Em recente editorial de capa, a revista Veja [1] noticiou que os Estados Unidos da América do Norte estão diante de um movimento de volta à criminalização das práticas abortivas. De fato, há uma grande possibilidade de reversão, pela Suprema Corte dos EUA, do célebre caso Roe vs. Wade, que, em 1973, autorizou Norma McCorvey (citada no processo com o nome fictício de Jane Roe) a realizar um aborto e encerrar sua gravidez. A avaliação dos constitucionalistas estadunidenses é de que essa reviravolta, dentro da Suprema Corte, terá reflexo imediato em pelo menos 26 estados da federação, prontos para adotar leis que restrinjam ou proíbam o procedimento abortivo.
No Brasil, 68 dos 69 projetos de lei referentes ao direito ao aborto, na Câmara e no Senado, tratam de restringi-lo [2]. Sem dúvida, o cerco em torno dos direitos reprodutivos das mulheres fez-se mais intenso a partir do governo Bolsonaro. Um exemplo é o projeto de lei do Estatuto do Nascituro, retomado pela base do governo na Câmara em setembro de 2021, cujo objetivo é qualificar como crime doloso a interrupção da gravidez, inclusive nas circunstâncias em que ela é permitida no Código Penal, tais como: estupro, risco de morte para a mãe e anencefalia fetal [3].
Segundo o editorial da Veja, a contraofensiva sobre os direitos das mulheres decorreria do fanatismo religioso e da difusão deste para as camadas mais pobres da população, bem como da falta de cultura liberal dos países em desenvolvimento. Acredito que o tipo de discurso usado no editorial da revista serve para reforçar o argumento religioso, inclusive o do Vaticano na sua campanha contra a “ideologia de gênero”, na sustentação de que os direitos de gênero somente são defendidos por mulheres de elite branca e rica, pertencentes à cultura “globalista”. Dentro dessa visão particular do mundo, as mulheres pobres defenderiam os valores tradicionais familiares e a criminalização do aborto.

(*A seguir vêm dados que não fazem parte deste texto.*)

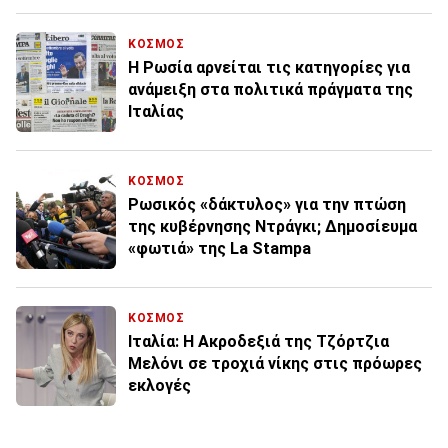
ΚΟΣΜΟΣ
Η Ρωσία αρνείται τις κατηγορίες για
ανάμειξη στα πολιτικά πράγματα της
Ιταλίας
ΚΟΣΜΟΣ
Ρωσικός «δάκτυλος» για την πτώση
της κυβέρνησης Ντράγκι; Δημοσίευμα
«φωτιά» της La Stampa
ΚΟΣΜΟΣ
Ιταλία: Η Ακροδεξιά της Τζόρτζια
Μελόνι σε τροχιά νίκης στις πρόωρες
εκλογές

Tanto o editorial como o discurso religioso contra a suposta “ideologia de gênero” omitem dois fatores importantes. O primeiro é que o regresso sobre os direitos das mulheres nos EUA tem estreita relação com a grave crise econômica, alimentar e ambiental do governo Biden. Pois a privatização dos serviços públicos e a restrição do seu alcance, que se traduz nas tarefas de reprodução (saúde, cuidado, alimentação etc.) geraram novamente a necessidade de que corpos feminilizados devam realizar, com mais intensidade, tarefas não remuneratórias e obrigatórias. Já o segundo é que essa contraofensiva sobre as mulheres decorre da associação entre neoliberais e neoconservadores, que produziram a pauta política da alt-right estadunidense [4].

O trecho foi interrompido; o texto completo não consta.